I learned a LOT in doing these tests, I was pleasently surprised at some results. While there has been a lot of trial and error, checking and re-checking, picture taking and note taking, in the end I find it very rewarding. For a minimal investment, I've created a lighting coil for the KDX that's almost twice as powerful as the stock one, and learned a ton about how the bike works. That's good enough for me!

Nice job Nick !

Safe to say minimum spec on your rewind would be
70-75 watt / 12volt @ idle, likely the same way it would be sold.

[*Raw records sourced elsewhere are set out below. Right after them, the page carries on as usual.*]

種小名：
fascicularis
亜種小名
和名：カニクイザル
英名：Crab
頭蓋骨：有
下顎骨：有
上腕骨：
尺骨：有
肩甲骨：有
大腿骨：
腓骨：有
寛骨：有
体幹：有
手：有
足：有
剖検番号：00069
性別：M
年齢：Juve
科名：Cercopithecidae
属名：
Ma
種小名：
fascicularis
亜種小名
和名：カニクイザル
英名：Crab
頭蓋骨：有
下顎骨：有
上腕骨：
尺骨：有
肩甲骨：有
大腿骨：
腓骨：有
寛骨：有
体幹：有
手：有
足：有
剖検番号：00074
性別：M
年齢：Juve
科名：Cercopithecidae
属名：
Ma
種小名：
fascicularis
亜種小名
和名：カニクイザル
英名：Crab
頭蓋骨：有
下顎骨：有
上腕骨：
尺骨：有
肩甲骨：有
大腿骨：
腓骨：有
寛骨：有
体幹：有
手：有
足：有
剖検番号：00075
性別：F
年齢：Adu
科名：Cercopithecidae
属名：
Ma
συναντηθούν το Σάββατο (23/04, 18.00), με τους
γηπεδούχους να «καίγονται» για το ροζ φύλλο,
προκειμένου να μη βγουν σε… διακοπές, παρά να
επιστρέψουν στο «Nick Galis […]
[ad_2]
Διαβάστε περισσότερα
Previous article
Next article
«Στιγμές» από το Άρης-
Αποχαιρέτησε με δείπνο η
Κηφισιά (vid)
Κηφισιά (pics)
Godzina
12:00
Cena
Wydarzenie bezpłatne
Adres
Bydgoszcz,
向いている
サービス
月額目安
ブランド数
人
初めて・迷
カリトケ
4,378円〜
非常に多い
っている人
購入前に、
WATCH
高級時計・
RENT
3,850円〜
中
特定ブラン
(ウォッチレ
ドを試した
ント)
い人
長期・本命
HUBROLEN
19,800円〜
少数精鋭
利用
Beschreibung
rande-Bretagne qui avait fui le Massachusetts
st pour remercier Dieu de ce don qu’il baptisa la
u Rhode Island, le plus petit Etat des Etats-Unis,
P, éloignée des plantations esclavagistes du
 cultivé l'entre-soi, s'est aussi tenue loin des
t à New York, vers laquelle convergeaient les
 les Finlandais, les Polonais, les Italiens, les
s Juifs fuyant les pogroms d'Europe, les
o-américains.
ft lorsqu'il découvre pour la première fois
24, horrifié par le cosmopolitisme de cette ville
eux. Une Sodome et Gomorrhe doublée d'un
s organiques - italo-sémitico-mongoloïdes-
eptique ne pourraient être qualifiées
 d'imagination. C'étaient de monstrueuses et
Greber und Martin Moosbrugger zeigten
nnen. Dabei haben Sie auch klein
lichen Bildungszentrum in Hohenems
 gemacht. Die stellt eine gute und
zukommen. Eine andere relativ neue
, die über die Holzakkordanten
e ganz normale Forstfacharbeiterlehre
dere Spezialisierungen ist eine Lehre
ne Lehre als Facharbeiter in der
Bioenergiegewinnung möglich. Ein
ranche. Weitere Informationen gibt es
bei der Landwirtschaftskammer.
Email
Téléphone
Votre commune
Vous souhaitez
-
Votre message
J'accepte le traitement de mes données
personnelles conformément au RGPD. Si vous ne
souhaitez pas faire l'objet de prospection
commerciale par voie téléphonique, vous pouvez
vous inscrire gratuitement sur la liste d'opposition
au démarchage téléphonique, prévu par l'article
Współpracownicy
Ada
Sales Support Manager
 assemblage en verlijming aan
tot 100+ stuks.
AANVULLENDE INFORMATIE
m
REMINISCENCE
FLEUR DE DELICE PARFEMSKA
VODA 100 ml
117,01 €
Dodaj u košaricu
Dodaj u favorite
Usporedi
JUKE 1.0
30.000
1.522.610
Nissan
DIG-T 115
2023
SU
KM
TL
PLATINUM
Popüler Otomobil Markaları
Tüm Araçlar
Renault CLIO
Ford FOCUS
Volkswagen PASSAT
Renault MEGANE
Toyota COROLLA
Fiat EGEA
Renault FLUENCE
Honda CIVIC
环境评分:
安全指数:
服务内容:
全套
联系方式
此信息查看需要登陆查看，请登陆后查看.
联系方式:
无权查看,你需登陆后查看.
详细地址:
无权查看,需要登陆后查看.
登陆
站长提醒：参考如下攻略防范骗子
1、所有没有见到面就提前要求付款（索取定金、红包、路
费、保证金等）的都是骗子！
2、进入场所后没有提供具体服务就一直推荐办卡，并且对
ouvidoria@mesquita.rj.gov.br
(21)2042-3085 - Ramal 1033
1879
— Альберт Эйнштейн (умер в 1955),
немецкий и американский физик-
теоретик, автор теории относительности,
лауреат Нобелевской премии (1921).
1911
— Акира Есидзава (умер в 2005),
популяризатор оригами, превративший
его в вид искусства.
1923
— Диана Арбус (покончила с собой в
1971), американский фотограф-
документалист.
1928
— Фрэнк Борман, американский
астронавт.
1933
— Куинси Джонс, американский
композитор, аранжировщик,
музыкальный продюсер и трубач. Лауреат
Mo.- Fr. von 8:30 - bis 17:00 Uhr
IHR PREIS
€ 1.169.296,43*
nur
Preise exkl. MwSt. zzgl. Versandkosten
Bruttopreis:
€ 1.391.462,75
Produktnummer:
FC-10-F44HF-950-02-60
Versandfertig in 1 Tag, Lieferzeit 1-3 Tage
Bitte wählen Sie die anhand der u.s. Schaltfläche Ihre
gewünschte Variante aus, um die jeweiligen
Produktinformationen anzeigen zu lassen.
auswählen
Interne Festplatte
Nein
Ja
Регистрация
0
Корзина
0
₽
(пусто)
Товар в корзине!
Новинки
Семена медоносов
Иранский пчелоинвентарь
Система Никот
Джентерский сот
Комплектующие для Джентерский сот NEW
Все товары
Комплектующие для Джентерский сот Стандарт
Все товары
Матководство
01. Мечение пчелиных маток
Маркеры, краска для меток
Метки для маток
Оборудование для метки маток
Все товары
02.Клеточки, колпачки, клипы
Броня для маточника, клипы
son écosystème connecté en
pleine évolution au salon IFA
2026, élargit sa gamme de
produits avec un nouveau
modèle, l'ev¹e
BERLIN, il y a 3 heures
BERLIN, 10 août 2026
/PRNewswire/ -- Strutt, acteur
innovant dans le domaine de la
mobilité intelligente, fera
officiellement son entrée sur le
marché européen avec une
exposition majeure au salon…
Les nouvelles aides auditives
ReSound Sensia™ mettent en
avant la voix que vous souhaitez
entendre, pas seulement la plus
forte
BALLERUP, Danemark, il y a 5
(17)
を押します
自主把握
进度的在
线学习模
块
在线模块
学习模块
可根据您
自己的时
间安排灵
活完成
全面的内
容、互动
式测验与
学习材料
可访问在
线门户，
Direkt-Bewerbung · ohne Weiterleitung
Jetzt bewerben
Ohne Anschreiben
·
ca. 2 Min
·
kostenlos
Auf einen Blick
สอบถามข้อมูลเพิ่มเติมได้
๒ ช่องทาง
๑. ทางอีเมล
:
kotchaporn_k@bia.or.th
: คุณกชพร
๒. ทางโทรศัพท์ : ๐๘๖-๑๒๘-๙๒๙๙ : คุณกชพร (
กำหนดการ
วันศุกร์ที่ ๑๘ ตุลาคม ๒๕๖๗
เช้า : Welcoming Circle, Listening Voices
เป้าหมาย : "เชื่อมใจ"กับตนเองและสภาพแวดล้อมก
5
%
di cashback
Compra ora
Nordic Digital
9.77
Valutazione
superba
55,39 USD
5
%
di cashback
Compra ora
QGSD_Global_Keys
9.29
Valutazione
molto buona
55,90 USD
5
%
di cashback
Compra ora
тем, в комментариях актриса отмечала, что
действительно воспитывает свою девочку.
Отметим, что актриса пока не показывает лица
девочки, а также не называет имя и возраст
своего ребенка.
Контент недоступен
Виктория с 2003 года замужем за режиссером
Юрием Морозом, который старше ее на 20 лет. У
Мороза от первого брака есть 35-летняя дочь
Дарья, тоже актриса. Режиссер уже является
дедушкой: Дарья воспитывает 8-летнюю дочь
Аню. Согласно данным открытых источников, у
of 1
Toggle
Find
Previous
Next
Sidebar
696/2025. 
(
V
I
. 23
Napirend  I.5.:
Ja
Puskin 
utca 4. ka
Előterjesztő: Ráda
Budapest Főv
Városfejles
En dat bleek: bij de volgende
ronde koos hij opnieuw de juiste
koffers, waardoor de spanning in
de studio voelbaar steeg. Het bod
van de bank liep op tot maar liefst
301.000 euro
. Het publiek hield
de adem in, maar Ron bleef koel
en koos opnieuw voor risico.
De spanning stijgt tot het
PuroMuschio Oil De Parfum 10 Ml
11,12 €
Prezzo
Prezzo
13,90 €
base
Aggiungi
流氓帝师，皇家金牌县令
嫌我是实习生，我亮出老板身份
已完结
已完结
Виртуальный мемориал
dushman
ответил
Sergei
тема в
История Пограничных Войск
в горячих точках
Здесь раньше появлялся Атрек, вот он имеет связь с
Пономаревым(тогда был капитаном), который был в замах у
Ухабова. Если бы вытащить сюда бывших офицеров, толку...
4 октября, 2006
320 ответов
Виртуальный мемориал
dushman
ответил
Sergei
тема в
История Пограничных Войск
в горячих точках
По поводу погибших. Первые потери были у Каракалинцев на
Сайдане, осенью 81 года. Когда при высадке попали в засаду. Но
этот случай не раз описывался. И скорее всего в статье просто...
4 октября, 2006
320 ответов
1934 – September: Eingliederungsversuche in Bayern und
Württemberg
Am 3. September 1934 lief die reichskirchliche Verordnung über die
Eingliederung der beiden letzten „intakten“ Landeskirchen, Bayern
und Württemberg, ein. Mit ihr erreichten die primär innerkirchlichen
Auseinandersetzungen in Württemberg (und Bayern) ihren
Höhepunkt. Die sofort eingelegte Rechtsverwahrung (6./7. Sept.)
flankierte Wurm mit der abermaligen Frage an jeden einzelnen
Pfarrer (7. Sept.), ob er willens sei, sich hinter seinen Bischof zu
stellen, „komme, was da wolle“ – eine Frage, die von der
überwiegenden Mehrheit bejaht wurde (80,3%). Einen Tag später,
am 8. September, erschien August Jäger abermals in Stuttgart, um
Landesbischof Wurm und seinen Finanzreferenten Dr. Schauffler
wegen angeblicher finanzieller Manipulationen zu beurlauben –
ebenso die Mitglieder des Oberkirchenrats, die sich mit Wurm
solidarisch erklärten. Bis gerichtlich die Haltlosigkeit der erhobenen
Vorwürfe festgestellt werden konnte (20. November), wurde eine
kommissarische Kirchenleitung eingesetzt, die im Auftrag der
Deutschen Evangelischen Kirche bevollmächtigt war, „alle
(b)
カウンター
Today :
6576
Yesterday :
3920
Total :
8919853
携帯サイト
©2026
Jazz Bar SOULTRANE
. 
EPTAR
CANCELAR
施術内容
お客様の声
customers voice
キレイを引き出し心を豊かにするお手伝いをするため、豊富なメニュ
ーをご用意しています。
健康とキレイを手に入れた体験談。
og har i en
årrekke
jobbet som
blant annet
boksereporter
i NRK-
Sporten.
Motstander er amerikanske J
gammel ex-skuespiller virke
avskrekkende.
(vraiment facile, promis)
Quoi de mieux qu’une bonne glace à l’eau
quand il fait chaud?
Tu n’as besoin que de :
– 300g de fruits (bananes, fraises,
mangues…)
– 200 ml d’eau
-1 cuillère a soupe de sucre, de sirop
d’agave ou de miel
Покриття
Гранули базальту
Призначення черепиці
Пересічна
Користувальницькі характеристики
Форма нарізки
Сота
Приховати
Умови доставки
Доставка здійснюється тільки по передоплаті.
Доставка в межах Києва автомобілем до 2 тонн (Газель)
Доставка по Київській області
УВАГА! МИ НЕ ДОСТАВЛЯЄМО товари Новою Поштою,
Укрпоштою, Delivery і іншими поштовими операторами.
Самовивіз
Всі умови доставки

Thanks for the help as well TWMOODY

VERY impressive Nick!

Your test was very accurate, and truly shows what your rewound stator can do. Great job!

My one small concern (don't you HATE it when someone says that?!) is that just possibly if the headlight and tail light bulbs burn out, and the shunt regulator starts dumping a bunch of current to ground to maintain 12.5 volts, the regulator itself may fail. There's really no way to test this theory, short of stressing a regulator with ever higher amps until failure, then saying "Ok, this regulator can handle X amount of amps.", then buying another, but I just want you to be aware of the possibility.

Personally, I'd just run the sucker as is and see how it works on the trail for ya.

Freakin' awesome results Nick! You da' man for going through all the trouble to get accurate readings. This makes me feel very good about running my new Polisport headlight (which I can get up to a 60 watt bulb for) and my LED tail/brake light! Hell yeah!

The stator itself is not generating any power unless the headlight switch is actually on, which for me is only about 20% of the time. I'm not too worried about the VR, if it pops, new ones are cheap on ebay!

It's worthwhile to note that I also noticed a marked improvement in lower end "pep" and I've been able to run a spark plug gap that's much wider, which may contribute to this. I've read that a bigger lighting coil can help excite the ignition coil as well, leading to what I've experienced. As an electrical engineer, what are your thoughts on that?